The Respondent ("Mr Adams") provides web design and domain name registration services. Notably his domain name portfolio contained a variety of well known trade marks such as bigbrothertv.co.uk and popidol4.co.uk. Mr Adams registered the Domain Name on 5 April 2006. After Maestro contacted Mr Adams about a possible purchase of the Domain Name he responded that he would "only consider selling it for an exceptional offer". Correspondence followed which culminated in Mr Adams refusing the transfer the Domain Name, stating that it was registered by him with the dictionary meaning of the word in mind and with no knowledge of the Maestro brand.
In order to obtain a transfer of the Domain Name, Maestro had to show:
- that it has rights in respect of the name or mark which is identical or similar to the Domain Name; and
- that the Domain Name, in the hands of the Respondent, is an Abusive Registration.
The Panel was satisfied that Maestro had rights in the MAESTRO name. On the question of Abusive Registration, Maestro had to satisfy the Panel that, on the balance of probabilities, the Respondent registered the Domain Name and/or used the Domain name with the Complainant in mind.

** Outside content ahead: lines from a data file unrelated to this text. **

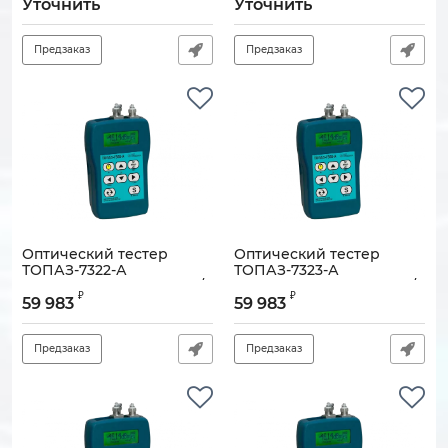
оптоволокна (OPM510;
InGaas
Уточнить
Уточнить
SLS520)
Артикул:
130704-00475
Артикул:
900000-00799
Предзаказ
Предзаказ
Оптический тестер
Оптический тестер
ТОПАЗ-7322-А
ТОПАЗ-7323-А
(Приемник -60…+26дБм/
(Приемник -60…+26дБм/
₽
₽
Источник 1310нм)
Источник 1550нм)
59 983
59 983
Артикул:
130705-00458
Артикул:
130705-00457
Предзаказ
Предзаказ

Maestro argued that the following issues should lead the Panel to conclude that Mr Adams registered or used the Domain Name with a view to taking unfair advantage of Maestro's rights:
- Mr Adams' denial of knowledge of the MAESTRO trade mark which is a household name;
- Mr Adams' statement that he intended to use the Domain Name for music downloads tuition and education services;
- Mr Adams' track record of registering domain names featuring well known trade marks.
In relation to the first point, the Panel agreed that Mr Adams' should have known of the MAESTRO trade mark. However, when the trade mark in question is a dictionary word, there has to be something more that knowledge of the trade mark to justify a finding of an Abusive Registration. In relation to the third point, if it were the case that Mr Adams' portfolio comprised the Domain Name along with further objectionable domain names and no others, the Panel may have accepted that this was an Abusive Registration. However, on the facts, the Panel were not able to draw this inference because Mr Adams' portfolio included domain names that did not feature well known trade marks.

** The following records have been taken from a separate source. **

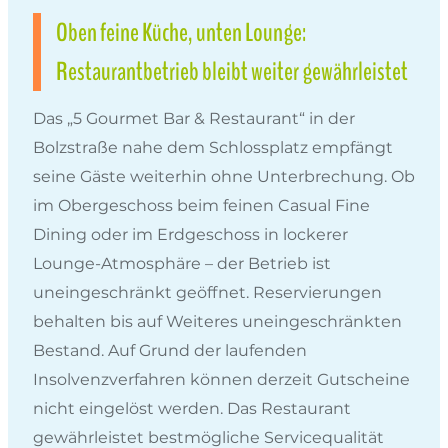
Oben feine Küche, unten Lounge:
Restaurantbetrieb bleibt weiter gewährleistet
Das „5 Gourmet Bar & Restaurant“ in der
Bolzstraße nahe dem Schlossplatz empfängt
seine Gäste weiterhin ohne Unterbrechung. Ob
im Obergeschoss beim feinen Casual Fine
Dining oder im Erdgeschoss in lockerer
Lounge-Atmosphäre – der Betrieb ist
uneingeschränkt geöffnet. Reservierungen
behalten bis auf Weiteres uneingeschränkten
Bestand. Auf Grund der laufenden
Insolvenzverfahren können derzeit Gutscheine
nicht eingelöst werden. Das Restaurant
gewährleistet bestmögliche Servicequalität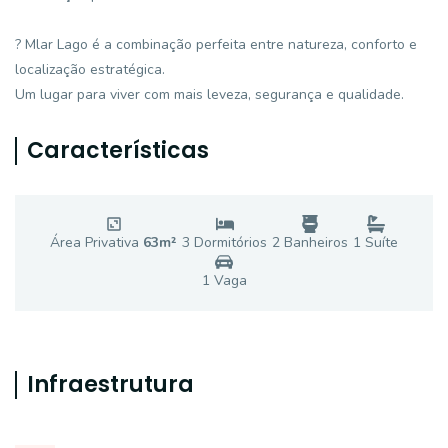
? Mlar Lago é a combinação perfeita entre natureza, conforto e
localização estratégica.
Um lugar para viver com mais leveza, segurança e qualidade.
Características
Área Privativa
63
m²
3
Dormitório
s
2
Banheiro
s
1
Suíte
1
Vaga
Infraestrutura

In conclusion, the Panel held that where a domain name is a single ordinary English word, the meaning of which has not been displaced by an overwhelming secondary meaning, the evidence of abuse must be highly persuasive if it is held to be an Abusive Registration.
Why this matters:
This decision illustrates the challenges a complainant will face in proving that a domain name registration is abusive where the trade mark in question is a single dictionary word even if the trade mark is a household name. Conversely, where a trade Mark comprises an invented word or an unusual combination of words, it should be easier for the rights holder to show that the registration is abusive.